WHAT IS REQUIRED:
Taking the line with "Quelle est la" as the first and the line with "Accueil (198, 142)" as the last, set down exactly every line in that range from the entries below, and no more.

MATERIALS PROVIDED:
- Opening Delimiter -
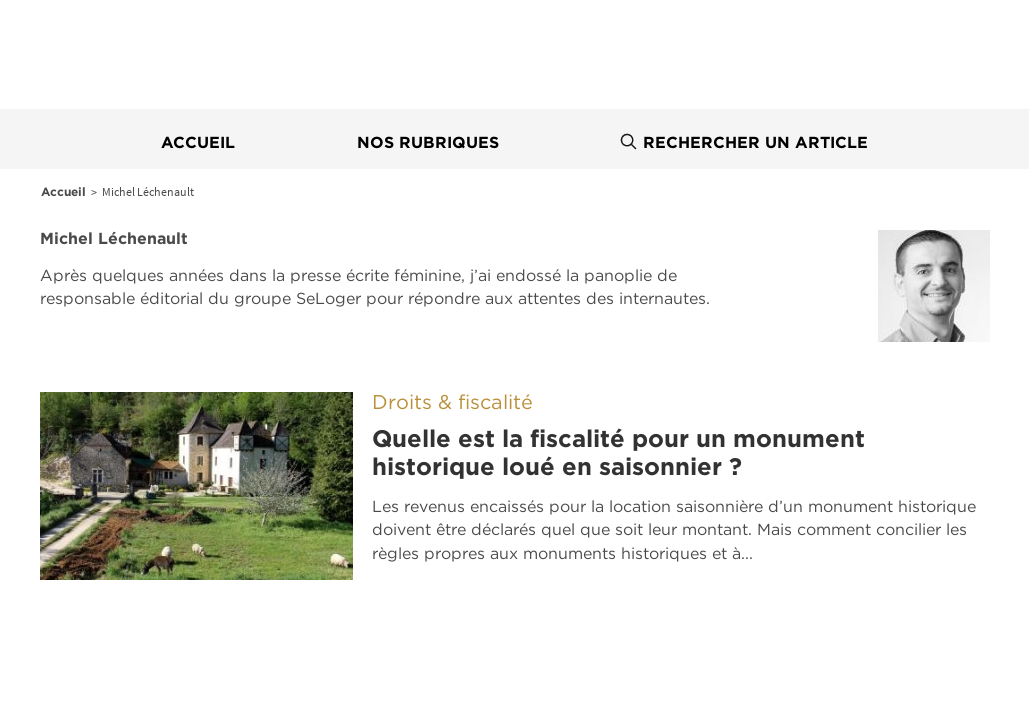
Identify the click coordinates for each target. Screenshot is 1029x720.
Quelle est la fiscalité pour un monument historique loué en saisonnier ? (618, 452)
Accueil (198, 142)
- Closing Delimiter -
- Opening Delimiter -
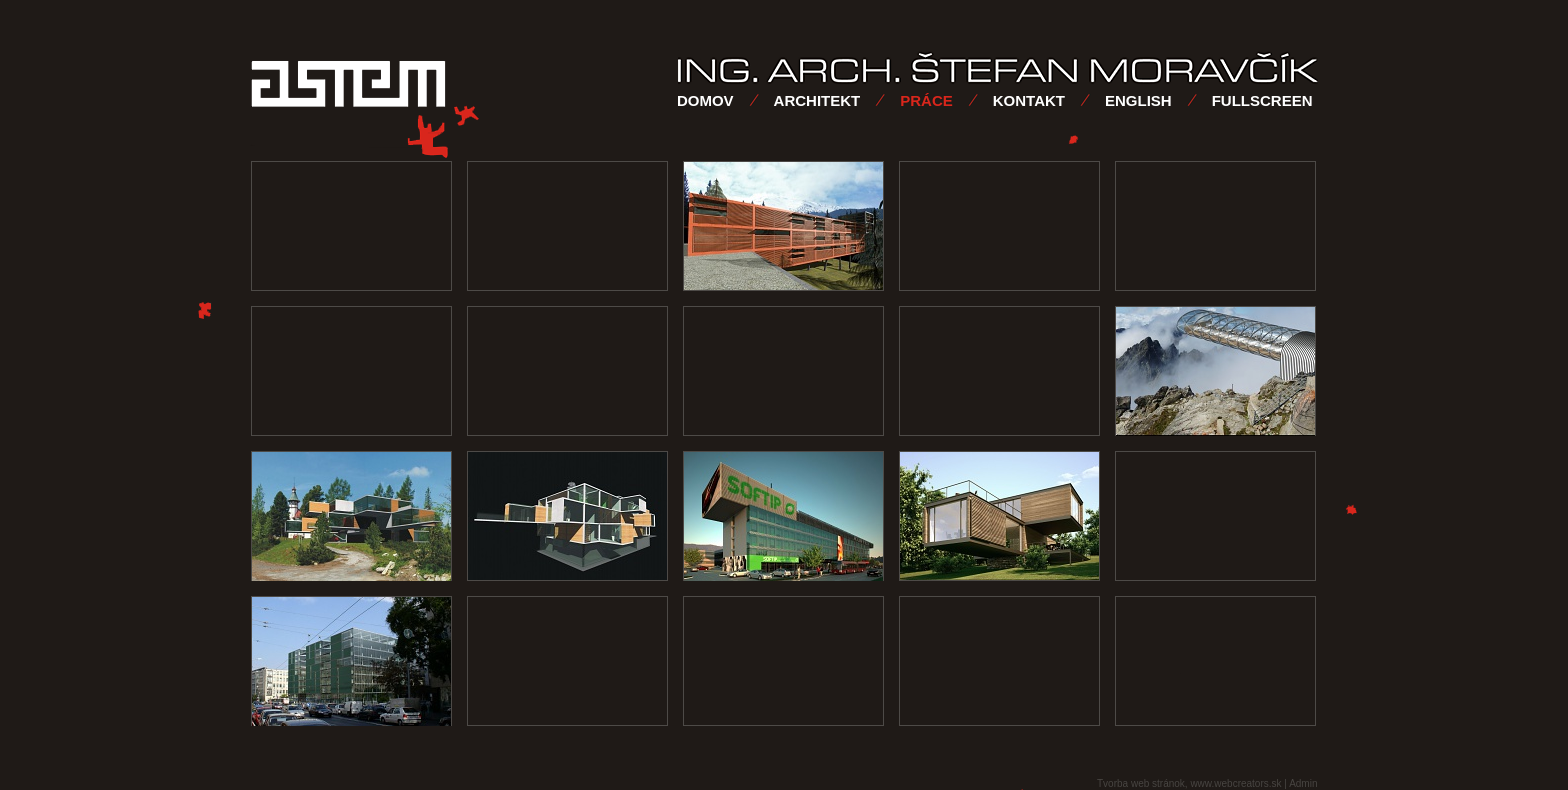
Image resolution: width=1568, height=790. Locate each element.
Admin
- Closing Delimiter -
EXERCISE SOLUTION:
Quelle est la fiscalité pour un monument historique loué en saisonnier ? (618, 452)
Accueil (198, 142)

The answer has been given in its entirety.